Победоносцев, Плеве, Бобринский, вся эта цепь бюрократических лиц, то пергаментно-желтых, то распухших и красных, фотографически верна. И в то же время гениальный дьявол сатиры смотрит из-за всех этих масок, откуда-то из глубины. Бешеным внутренним хохотом хохотал придворный художник, будто бы исполняя императорский заказ, а на самом деле перед лицом поколений выявляя весь позор правительствующей России. Только у Гойи есть портреты испанских царей и цариц такой изумительной силы.
И сколько ни оглядывайся, не поймешь, как сочеталась эта внешняя корректность с этим победоносным смехом, — так таинственно-могуч горн чистого искусства.
Талант характеристики вспыхивал ярко у Репина и в последние годы его деятельности. Одна из самых поздних его работ — Пушкин-лицеист читает стихи Державину, — изображая противостояние двух эпох в лице двух поэтов, — дает поразительную фигуру Державина. Портрет Корнея Чуковского отлично выявляет критика-фельетониста. Наконец, последний в эпической серии портрет Льва Толстого с глазами, полными слез, в предчувствии миров иных, вспоминается сейчас с особенной силой.
Огромна работа, совершенная художником.
Больно вспомнить, что годы, когда Репин был еще далеко не дряхлым, были отравлены ему полемикой с новыми течениями.
Репин не отличался гибкостью взглядов и любил в печати резко защищать свои мнения. И вот из стана новых художников в девятисотых годах поднялась травля. Хоронили живого человека. Жестокий, ненужный обряд. Чуткость изменяла многим. Недостаток культурности сказывался в полемике. Положим, и Репин не щадил «врагов». Несомненно, что переносил он это тяжело, с явным ущербом для творчества.

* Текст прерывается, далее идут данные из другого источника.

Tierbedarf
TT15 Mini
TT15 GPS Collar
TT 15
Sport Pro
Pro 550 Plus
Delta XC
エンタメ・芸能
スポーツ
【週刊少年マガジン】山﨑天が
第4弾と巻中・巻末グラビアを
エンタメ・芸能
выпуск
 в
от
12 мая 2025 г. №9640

24 июля 1914 года должно было состояться празднование семидесятилетия со дня его рождения. Все ждали, что примирение, уже назревшее к этому времени, даст подъем сил художнику. Из Чугуева приехала депутация. Растроганный Репин обещал устроить водопровод родному городу и поговаривал о том, что поедет туда, чтоб провести остаток жизни. И за четыре дня до юбилея была объявлена война. До конца ее не суждено было дожить Илье Ефимовичу… Опустел его сказочный, стеклянный домик. Ни к кому навстречу не выйдет больше приветливый хозяин.
Но жизнь его и творчество навсегда останутся на страницах русской летописи, его ученики и ученики его учеников и теперь и долго еще будут питаться его трудами.
Его тень вошла в пантеон бессмертных.
1918
Молодой Прокофьев
Белая комната высоко над Невой.
Рояль, винтовой табурет, стул, столик. Все.
Я заботливо проверяю, все ли так, как любит мой юный друг, заколдовавший меня в те дни своей дерзкой музыкой, неожиданной поступью ее мелодии, раздольной, как весеннее половодье.
Я сочинял тогда либретто балета для Сергея Сергеевича.
Алла и Лоллий, наивные и мудрые дети природы, ищут счастья. Они идут к морю счастья. Навстречу им мчатся чудовища неслыханной силы и ужаса. Они борются. Победа!
На лету сбрасывая пальто в треугольной передней, где я устраивал выставки начинающих художников, врывается Сергей Сергеевич.
Про него нельзя было сказать: «Вошел, сел за рояль, произнес».
Обрезав быстрым взглядом комнату — все ли так, как ему надо, — на миг впившись ладонью в ладонь:
— Здравствуйте! Сочинили? Что?
Не дожидаясь ответа на свои вопросы, бросается к роялю, проверяет высоту вертушки — и помчался!
Под налетом его пальцев покорно вздрагивают клавиши — на одно, два, три мгновенья — как он приказывает, — и звуки, наслаждаясь властностью мастера, рождают мелодию и начинают терзать ее в непривычных гармониях, до изнеможения, почти до угасания, пока она, испуганная причудами мастера, вдруг не возникнет в своей цельности, пленительная, чаруя, как дума, освобожденная из плена тела в мраморных глыбах Микеланджело.